State and federal agents served search warrants at the fire station on Sycamore Avenue on Tuesday, as well as at Butch Lawhorn's home. The underlying Virginia code violation mentioned in the warrants is "obtaining money or signature, etc., by false pretense" (§ 18.2-178.) The penalty range for such an offense, if the total money taken is more than $200, is one to 20 years in prison.

Lawhorn is only the subject of an investigation and has not been charged with any crime. A message requesting comment left on Lawhorn’s cell phone has not been returned. A phone number listed for his home has been disconnected.

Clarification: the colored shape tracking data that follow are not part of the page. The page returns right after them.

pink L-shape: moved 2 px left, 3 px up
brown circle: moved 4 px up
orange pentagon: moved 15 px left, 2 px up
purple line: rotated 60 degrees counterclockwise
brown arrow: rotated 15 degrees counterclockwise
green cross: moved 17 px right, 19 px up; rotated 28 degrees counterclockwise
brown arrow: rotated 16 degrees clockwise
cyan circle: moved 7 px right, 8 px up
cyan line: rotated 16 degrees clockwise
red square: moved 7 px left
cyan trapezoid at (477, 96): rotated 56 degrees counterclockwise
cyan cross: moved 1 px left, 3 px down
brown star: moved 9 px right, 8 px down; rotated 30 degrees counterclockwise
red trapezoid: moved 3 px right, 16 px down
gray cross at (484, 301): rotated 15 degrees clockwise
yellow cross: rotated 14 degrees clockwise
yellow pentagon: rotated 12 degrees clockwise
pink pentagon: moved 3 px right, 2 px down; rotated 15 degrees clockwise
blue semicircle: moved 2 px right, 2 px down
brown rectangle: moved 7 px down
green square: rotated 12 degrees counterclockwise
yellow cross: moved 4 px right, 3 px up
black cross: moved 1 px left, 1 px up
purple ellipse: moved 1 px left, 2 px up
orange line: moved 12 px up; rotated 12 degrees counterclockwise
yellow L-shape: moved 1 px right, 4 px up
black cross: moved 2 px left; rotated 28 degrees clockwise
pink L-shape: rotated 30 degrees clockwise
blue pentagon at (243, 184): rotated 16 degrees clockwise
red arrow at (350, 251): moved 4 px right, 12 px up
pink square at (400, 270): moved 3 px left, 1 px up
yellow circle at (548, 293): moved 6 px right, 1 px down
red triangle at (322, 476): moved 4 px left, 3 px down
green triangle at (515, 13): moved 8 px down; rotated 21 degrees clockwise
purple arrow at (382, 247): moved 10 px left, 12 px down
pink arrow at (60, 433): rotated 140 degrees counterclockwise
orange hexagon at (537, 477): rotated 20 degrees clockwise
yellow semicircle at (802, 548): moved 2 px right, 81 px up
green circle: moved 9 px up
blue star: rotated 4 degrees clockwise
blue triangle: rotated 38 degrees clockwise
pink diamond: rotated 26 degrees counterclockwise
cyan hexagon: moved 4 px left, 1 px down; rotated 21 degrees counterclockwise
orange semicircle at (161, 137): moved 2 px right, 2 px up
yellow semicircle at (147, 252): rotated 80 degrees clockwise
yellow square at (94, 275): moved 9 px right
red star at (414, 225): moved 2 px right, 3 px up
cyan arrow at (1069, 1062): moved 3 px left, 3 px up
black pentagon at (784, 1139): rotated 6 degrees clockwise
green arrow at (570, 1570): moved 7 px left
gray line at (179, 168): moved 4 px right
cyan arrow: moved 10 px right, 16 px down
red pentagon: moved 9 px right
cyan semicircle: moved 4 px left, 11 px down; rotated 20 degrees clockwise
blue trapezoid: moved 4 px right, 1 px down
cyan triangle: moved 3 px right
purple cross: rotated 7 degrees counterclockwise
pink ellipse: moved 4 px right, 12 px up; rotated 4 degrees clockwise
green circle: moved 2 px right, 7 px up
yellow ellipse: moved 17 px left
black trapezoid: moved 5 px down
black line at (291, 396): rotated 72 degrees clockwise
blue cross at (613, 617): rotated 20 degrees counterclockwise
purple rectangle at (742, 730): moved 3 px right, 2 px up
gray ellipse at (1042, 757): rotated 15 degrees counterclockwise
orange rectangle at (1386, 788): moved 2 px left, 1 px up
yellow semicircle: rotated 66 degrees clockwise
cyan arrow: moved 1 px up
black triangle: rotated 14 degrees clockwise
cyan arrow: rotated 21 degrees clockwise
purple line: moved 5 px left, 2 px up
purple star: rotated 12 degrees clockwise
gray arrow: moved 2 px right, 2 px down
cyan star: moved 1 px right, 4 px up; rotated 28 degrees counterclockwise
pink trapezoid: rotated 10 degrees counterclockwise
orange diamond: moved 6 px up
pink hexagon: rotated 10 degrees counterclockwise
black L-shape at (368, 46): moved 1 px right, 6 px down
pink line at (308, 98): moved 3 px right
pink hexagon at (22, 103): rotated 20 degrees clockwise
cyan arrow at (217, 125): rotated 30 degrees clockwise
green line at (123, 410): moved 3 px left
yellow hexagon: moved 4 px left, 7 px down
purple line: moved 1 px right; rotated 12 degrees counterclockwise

Sources with knowledge of the State Police investigation say since as early as 2010, Lawhorn has taught rescue squad members and firefighters in the county using teaching materials he wasn't authorized to use and gave out  fake completion certificates from a prominent certifying body to students called Rescue 3 International. The paperwork is made to look like it's from Rescue 3, which authorizes and trains individuals to teach courses as "swift water rescue technicians." While Lawhorn did take steps to become a technician, he never completed necessary course work and is not authorized by any organization to be teaching live-saving techniques, the sources told WDBJ7.

An investigation continues with the Rockbridge County Commonwealth's Attorney Robert "Bucky" Joyce. He declined to comment, but did not deny an investigation is under way. Over three years, Lawhorn charged each student $230 for the course and may have received around $80,000 total.